### Exercise aim
Each record is to be printed again exactly, though not its pictures.

### Records provided
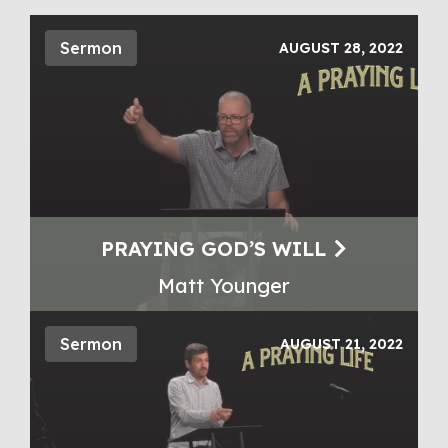
Sermon
AUGUST 28, 2022
PRAYING GOD’S WILL
Matt Younger
Sermon
AUGUST 21, 2022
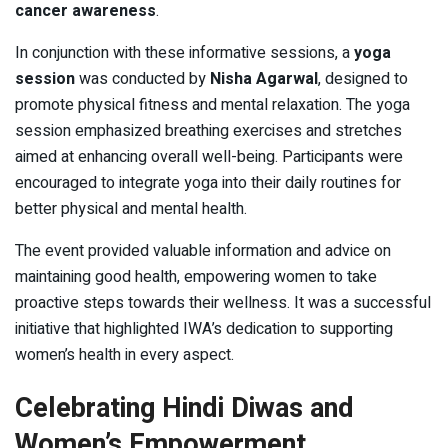
cancer awareness
.
In conjunction with these informative sessions, a
yoga
session
was conducted by
Nisha Agarwal
, designed to
promote physical fitness and mental relaxation. The yoga
session emphasized breathing exercises and stretches
aimed at enhancing overall well-being. Participants were
encouraged to integrate yoga into their daily routines for
better physical and mental health.
The event provided valuable information and advice on
maintaining good health, empowering women to take
proactive steps towards their wellness. It was a successful
initiative that highlighted IWA’s dedication to supporting
women’s health in every aspect.
Celebrating Hindi Diwas and
Women’s Empowerment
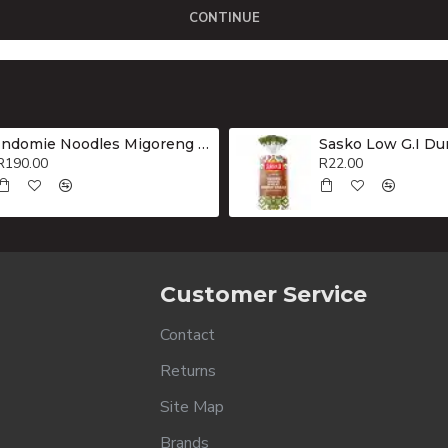
CONTINUE
Indomie Noodles Migoreng Hot & Spicy Box 40x80g
R190.00
R22.00
Customer Service
Contact
Returns
Site Map
Brands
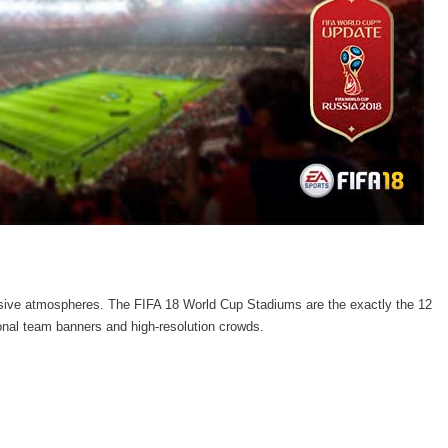
rsive atmospheres. The FIFA 18 World Cup Stadiums are the exactly the 12
ional team banners and high-resolution crowds.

### Answer to this problem
Sermon
AUGUST 28, 2022
PRAYING GOD’S WILL
Matt Younger
Sermon
AUGUST 21, 2022
cancer awareness
.
In conjunction with these informative sessions, a
yoga
session
was conducted by
Nisha Agarwal
, designed to
promote physical fitness and mental relaxation. The yoga
session emphasized breathing exercises and stretches
aimed at enhancing overall well-being. Participants were
encouraged to integrate yoga into their daily routines for
better physical and mental health.
The event provided valuable information and advice on
maintaining good health, empowering women to take
proactive steps towards their wellness. It was a successful
initiative that highlighted IWA’s dedication to supporting
women’s health in every aspect.
Celebrating Hindi Diwas and
Women’s Empowerment
CONTINUE
Indomie Noodles Migoreng Hot & Spicy Box 40x80g
R190.00
R22.00
Customer Service
Contact
Returns
Site Map
Brands
rsive atmospheres. The FIFA 18 World Cup Stadiums are the exactly the 12
ional team banners and high-resolution crowds.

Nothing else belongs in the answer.